Los vikingos redujeron Londres a escombros dos veces. Con sus barcos de poco calado navegaron Sena arriba y asediaron París desde el agua. Sus conquistas les llevaron desde tierras escandinavas hasta las islas Feroe, Islandia, Groenlandia y Canadá por el oeste. Hasta el Mediterráneo, Marruecos y el califato de Bagdad por el sur. Navegaron los cauces fluviales que partían del Báltico, del Caspio y del Mar Negro por el este. Se dieron de bruces con el Imperio Bizantino, combatieron en Kiev hasta dar origen a la Rusia actual y se instalaron en el Ulster y en la actual Irlanda.

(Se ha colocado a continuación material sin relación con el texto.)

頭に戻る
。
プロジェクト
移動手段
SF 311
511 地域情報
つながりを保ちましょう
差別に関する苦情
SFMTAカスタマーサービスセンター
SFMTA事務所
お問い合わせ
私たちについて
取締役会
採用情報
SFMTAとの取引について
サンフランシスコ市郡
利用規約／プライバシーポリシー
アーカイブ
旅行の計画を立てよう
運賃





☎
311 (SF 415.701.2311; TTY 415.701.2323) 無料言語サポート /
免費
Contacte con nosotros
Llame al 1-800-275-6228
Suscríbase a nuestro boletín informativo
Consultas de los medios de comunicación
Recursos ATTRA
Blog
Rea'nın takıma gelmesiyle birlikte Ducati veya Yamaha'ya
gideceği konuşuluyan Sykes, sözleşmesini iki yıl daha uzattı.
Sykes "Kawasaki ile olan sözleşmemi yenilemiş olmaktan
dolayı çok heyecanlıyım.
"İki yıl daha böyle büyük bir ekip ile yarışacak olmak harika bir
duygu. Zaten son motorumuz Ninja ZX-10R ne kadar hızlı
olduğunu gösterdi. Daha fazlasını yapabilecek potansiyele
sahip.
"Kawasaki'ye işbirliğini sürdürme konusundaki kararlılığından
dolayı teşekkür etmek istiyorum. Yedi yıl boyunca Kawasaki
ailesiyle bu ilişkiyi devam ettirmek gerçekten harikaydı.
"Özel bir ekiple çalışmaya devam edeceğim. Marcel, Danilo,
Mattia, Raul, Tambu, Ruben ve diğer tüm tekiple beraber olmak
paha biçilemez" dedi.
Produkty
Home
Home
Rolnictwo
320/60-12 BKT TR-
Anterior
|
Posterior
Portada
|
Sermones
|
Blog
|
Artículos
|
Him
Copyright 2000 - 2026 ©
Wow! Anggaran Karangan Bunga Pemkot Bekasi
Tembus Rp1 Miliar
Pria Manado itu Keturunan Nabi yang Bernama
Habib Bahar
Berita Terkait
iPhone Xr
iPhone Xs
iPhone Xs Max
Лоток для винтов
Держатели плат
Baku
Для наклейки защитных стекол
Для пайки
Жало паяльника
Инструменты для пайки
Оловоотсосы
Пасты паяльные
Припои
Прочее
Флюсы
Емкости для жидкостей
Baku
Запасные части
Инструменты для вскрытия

También sembraron el pánico en Inglaterra. A los monjes del priorato de Lindisfarne, al norte de las islas, la primera invasión vikinga en enero de 793 les sorprendió rezando. En pocas horas, «los bárbaros destruyeron miserablemente la Iglesia de Dios», dicen las crónicas medievales anglosajonas. En el 869, al pobre Rey Edmundo del Anglia Oriental le usaron como diana para hacer prácticas de tiro con arco y al arzobispo de Canterbury lo despellejaron con huesos de buey hasta morir. «Uno de los vikingos le golpeó con un hacha de hierro en la cabeza, lo derribó y su santa sangre cayó en la tierra», contaban las mismas crónicas.

Aunque raramente se aventuraban más al sur de la costa francesa, lo cierto es que los habitantes de la Península también fueron víctimas de este horror en las cuatro incursiones que este pueblo llevó a cabo en estas tierras. Por lo general, el objetivo era saquear las ciudades y pueblos que se encontraban en sus desplazamientos hacia el sur, llevando a cabo acciones tan violentas que los vikingos han acabado por ser considerados uno de los pueblos más temidos de toda la Edad Media.

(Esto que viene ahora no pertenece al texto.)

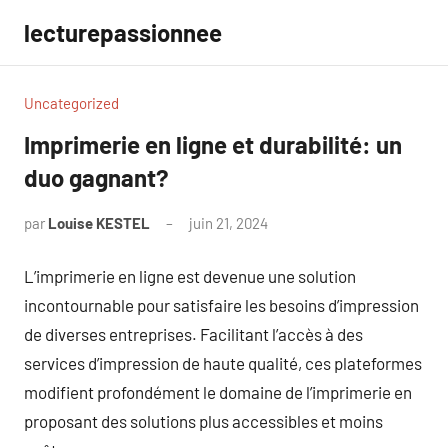
Aller
lecturepassionnee
au
contenu
Uncategorized
Imprimerie en ligne et durabilité: un
duo gagnant?
par
Louise KESTEL
juin 21, 2024
Aucun
commentaire
L’imprimerie en ligne est devenue une solution
incontournable pour satisfaire les besoins d’impression
de diverses entreprises. Facilitant l’accès à des
services d’impression de haute qualité, ces plateformes
modifient profondément le domaine de l’imprimerie en
proposant des solutions plus accessibles et moins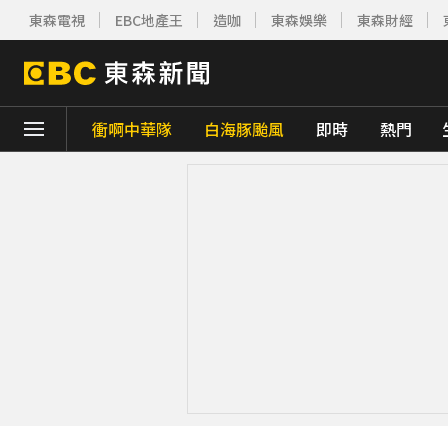
東森電視
EBC地產王
造咖
東森娛樂
東森財經
衝啊中華隊
白海豚颱風
即時
熱門
下載東森App，隨時掌握天下大小事！
《理財達人秀》X 安聯投信免費講座報名中！搶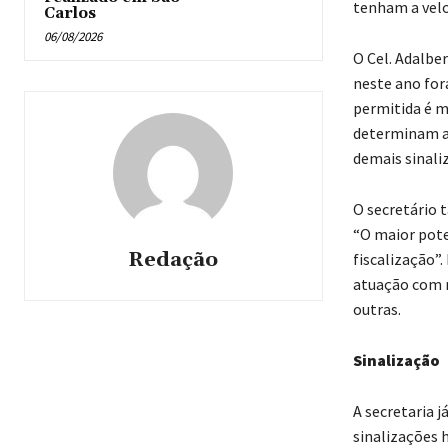
tenham a velo
Carlos
06/08/2026
O Cel. Adalbe
neste ano for
permitida é m
determinam as
demais sinali
O secretário 
“O maior pote
Redação
fiscalização”
atuação com r
outras.
Sinalização
A secretaria j
sinalizações 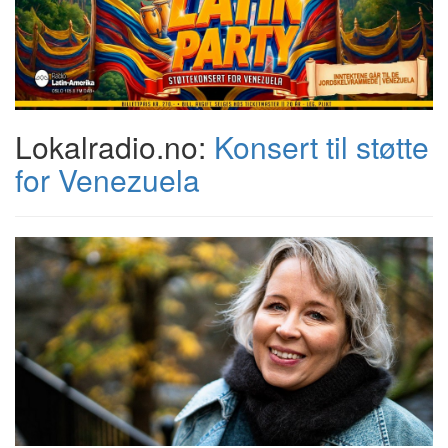
Lokalradio.no:
Konsert til støtte
for Venezuela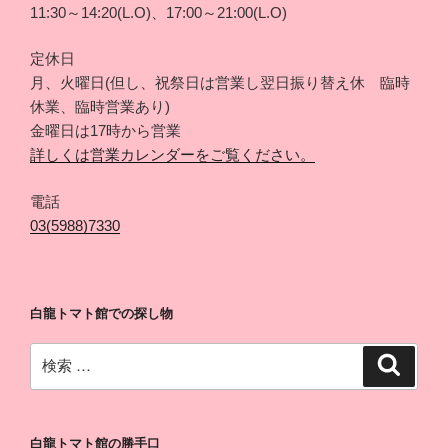
11:30～14:20(L.O)、17:00～21:00(L.O)
定休日
月、火曜日(但し、祝祭日は営業し翌日振り替え休 臨時
休業、臨時営業あり)
金曜日は17時から営業
詳しくは営業カレンダーをご覧ください。
電話
03(5988)7330
白龍トマト館での探し物
検
検
索
索:
白龍トマト館の勝手口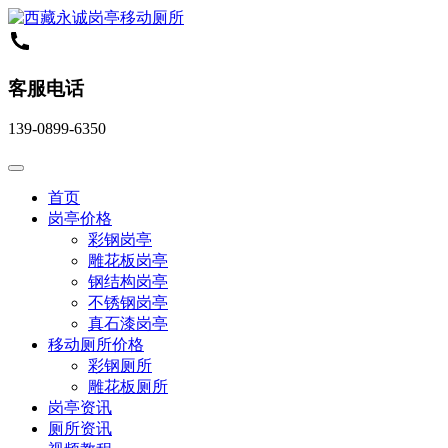
客服电话
139-0899-6350
首页
岗亭价格
彩钢岗亭
雕花板岗亭
钢结构岗亭
不锈钢岗亭
真石漆岗亭
移动厕所价格
彩钢厕所
雕花板厕所
岗亭资讯
厕所资讯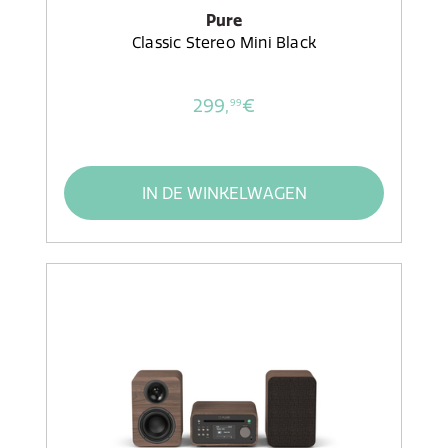
Pure
Classic Stereo Mini Black
299,
€
99
IN DE WINKELWAGEN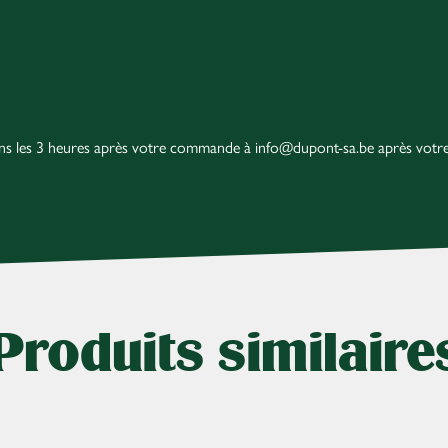
dans les 3 heures après votre commande à info@dupont-sa.be après vot
Produits similaire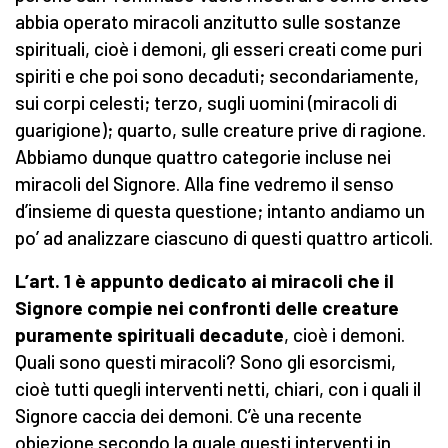
abbia operato miracoli anzitutto sulle sostanze
spirituali, cioè i demoni, gli esseri creati come puri
spiriti e che poi sono decaduti; secondariamente,
sui corpi celesti; terzo, sugli uomini (miracoli di
guarigione); quarto, sulle creature prive di ragione.
Abbiamo dunque quattro categorie incluse nei
miracoli del Signore. Alla fine vedremo il senso
d’insieme di questa questione; intanto andiamo un
po’ ad analizzare ciascuno di questi quattro articoli.
L’art. 1 è appunto dedicato ai miracoli che il
Signore compie nei confronti delle creature
puramente spirituali decadute
, cioè i demoni.
Quali sono questi miracoli? Sono gli esorcismi,
cioè tutti quegli interventi netti, chiari, con i quali il
Signore caccia dei demoni. C’è una recente
obiezione secondo la quale questi interventi in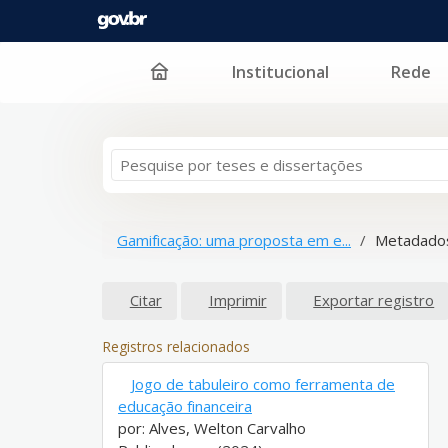
Institucional
Rede
Pular para o conteúdo
Gamificação: uma proposta em e...
Metadados
Citar
Imprimir
Exportar registro
Registros relacionados
Jogo de tabuleiro como ferramenta de
educação financeira
por: Alves, Welton Carvalho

La primera noticia que tenemos sobre los vikingos en la Península Ibérica aparece en los ‘Annales Bertiniani’, una composición franca de mediados del siglo IX, poco después de que se produjera el primer ataque. Sin embargo, el Códice de Roda, que algunos historiadores atribuyen al Rey de Asturias Alfonso III en esos mismos años, es el que más detalles ofrece: «Por aquel tiempo, los normandos, gente hasta entonces desconocida, pagana y muy cruel, llegaron hasta nosotros con un ejército naval».

Los primeros en avistar los knarrs y los drakkars, los temidos barcos nórdicos, fueron los gijoneses en el verano de 844. Los rumores llegados desde Inglaterra y Francia en los años anteriores eran aterradores. Poblaciones enteras pasadas a cuchillo, miles de campesinos honrados convertidos en esclavos y numerosas violaciones de mujeres y niñas. Los ‘Annales Complutenses’, del siglo XII, hablan de un desembarco cerca de Gijón por parte de 54 naves vikingas, probablemente para aprovisionarse y continuar su camino hacía Galicia.

En los ‘Annales Bertiniani’ y en el citado ‘Códice de Roda’ se cuenta que el desembarco se produjo en las inmediaciones de la torre de Hércules, en La Coruña, que dio comienzo al saqueo mediante una serie de asaltos por sorpresa, ‘modus operandi’ habitual de los vikingos. Sin embargo, tanto la nobleza galaica como la asturiana, muy acostumbrada a las conquistas, reaccionaron con rapidez. Desde Oviedo, Ramiro I montó un Ejército y expulsó a los guerreros del norte. Se desconoce el número de muertos, pero sí se menciona que los invasores perdieron un número importante de barcos.

La masacre de Sevilla

La expedición continuó hacia el sur, intentando primero saquear Lisboa, con el objetivo de arrasar Al-Ándalus. Los vikingos no podían permitirse el lujo de regresar con las manos vacías a casa, pues muchos de ellos habían empeñado sus bienes en la empresa y tenían que buscar víctimas sin cesar. El emir Abderramán II había sido alertado de su llegada por el gobernador de la capital portuguesa, aunque cometió el error de subestimar al nuevo enemigo y lo pagó con creces. En primer lugar conquistaron Cádiz, machacaron a los vecinos de Medina-Sidonia, remontaron el Guadalquivir, masacraron a los habitantes de Coria del Río y llegaron a Sevilla.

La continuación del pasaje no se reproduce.